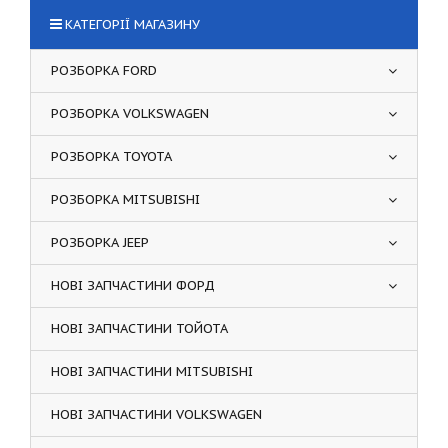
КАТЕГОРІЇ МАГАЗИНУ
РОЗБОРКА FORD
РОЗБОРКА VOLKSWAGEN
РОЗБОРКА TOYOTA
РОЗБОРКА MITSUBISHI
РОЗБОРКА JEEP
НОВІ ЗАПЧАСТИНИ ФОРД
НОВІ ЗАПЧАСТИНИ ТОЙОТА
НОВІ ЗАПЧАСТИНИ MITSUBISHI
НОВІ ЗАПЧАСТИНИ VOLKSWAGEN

---

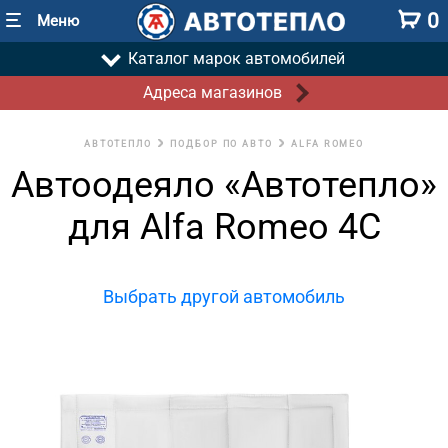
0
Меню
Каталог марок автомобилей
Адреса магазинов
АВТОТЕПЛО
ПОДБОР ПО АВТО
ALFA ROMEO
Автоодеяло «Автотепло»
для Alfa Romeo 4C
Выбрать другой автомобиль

=== Work order ===
Find the word "ЗАПЧАСТИНИ" in the entries. Copy each line that holds it.

=== Reply to the task ===
НОВІ ЗАПЧАСТИНИ ФОРД
НОВІ ЗАПЧАСТИНИ ТОЙОТА
НОВІ ЗАПЧАСТИНИ MITSUBISHI
НОВІ ЗАПЧАСТИНИ VOLKSWAGEN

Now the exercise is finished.